Four striking things that McDowell says:
1. Cavell "concludes that the idea of seeing something as something is not helpful here because if we frame Diamond's thinking in terms of aspect seeing, we do not give proper weight to the fact that for her other animals simply are our fellows, not things we can see as our fellows if we can achieve an aspect switch" (pp. 127-128). But I suspect Diamond would accept the possibility that someone might fail to see an animal as a fellow being and then, perhaps quite suddenly, start to see it as one. And that the same thing could happen with a human being. Doesn't Scrooge come to see his employees differently, to see them as human beings? The duck-rabbit might not be helpful, because it seems too much like a toy or game, but I think aspect seeing is relevant (and I think Cavell recognizes this).

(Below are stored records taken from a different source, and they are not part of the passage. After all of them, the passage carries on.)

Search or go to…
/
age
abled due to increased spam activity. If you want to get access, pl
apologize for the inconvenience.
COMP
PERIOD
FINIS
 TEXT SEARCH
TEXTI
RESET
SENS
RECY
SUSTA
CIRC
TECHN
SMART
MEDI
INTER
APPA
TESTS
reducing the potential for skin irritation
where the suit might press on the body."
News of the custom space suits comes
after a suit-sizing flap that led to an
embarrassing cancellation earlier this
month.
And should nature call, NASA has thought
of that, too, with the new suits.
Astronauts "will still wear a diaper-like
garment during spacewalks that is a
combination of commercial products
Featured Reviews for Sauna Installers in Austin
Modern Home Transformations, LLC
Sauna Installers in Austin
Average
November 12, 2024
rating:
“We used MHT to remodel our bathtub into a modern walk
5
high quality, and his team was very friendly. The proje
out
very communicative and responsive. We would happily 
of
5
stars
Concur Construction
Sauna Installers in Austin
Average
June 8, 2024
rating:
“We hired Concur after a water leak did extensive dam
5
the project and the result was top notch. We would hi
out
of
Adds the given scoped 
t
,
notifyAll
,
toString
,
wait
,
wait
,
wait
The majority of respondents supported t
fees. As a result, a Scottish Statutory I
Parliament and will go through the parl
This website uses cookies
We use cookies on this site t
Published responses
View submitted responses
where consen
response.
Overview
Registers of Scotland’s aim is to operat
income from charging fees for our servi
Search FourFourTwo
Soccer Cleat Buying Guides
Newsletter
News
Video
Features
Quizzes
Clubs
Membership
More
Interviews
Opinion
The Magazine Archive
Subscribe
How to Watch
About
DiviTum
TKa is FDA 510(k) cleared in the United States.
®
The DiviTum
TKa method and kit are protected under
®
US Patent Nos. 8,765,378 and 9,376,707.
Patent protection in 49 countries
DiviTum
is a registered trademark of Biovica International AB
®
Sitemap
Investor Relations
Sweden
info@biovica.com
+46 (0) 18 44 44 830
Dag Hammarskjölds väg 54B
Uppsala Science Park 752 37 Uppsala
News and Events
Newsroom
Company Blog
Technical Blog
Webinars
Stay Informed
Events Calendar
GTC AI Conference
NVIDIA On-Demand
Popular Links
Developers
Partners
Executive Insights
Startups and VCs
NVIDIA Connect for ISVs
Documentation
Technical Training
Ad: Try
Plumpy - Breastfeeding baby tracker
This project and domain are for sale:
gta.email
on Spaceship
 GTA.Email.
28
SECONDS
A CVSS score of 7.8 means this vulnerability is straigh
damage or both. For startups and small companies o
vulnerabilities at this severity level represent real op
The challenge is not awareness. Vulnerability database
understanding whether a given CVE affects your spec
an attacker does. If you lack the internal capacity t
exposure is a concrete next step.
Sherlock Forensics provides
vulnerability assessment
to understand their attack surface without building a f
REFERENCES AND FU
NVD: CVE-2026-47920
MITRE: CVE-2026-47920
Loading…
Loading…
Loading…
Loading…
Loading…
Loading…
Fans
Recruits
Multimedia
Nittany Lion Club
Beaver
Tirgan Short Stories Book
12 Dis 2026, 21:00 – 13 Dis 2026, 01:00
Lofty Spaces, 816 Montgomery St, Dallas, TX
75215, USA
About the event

2. If "one views animals as Diamond does, one would have to see sending them to be turned into food, however friendly one's previous relations with them were, as a betrayal" (pp. 130-131). Maybe, but I wonder. Stephen Mulhall talks about the way animals are treated in the little house on the prairie stories. Must such farmers be regarded as betraying their animals if they take them to be slaughtered, or slaughter them themselves?
3. Costello's "response is over the top" (p. 134), and "does not give such questions [as in what sense factory farming is like the Holocaust] the care they need" (p. 131). This sounds a bit like saying that she needs to calm down. Which is understandable, but jars a little nevertheless.
4. A different poem would have been harder for Ted Hughes to write (p. 132). Would it? How easy or hard was the first one to write?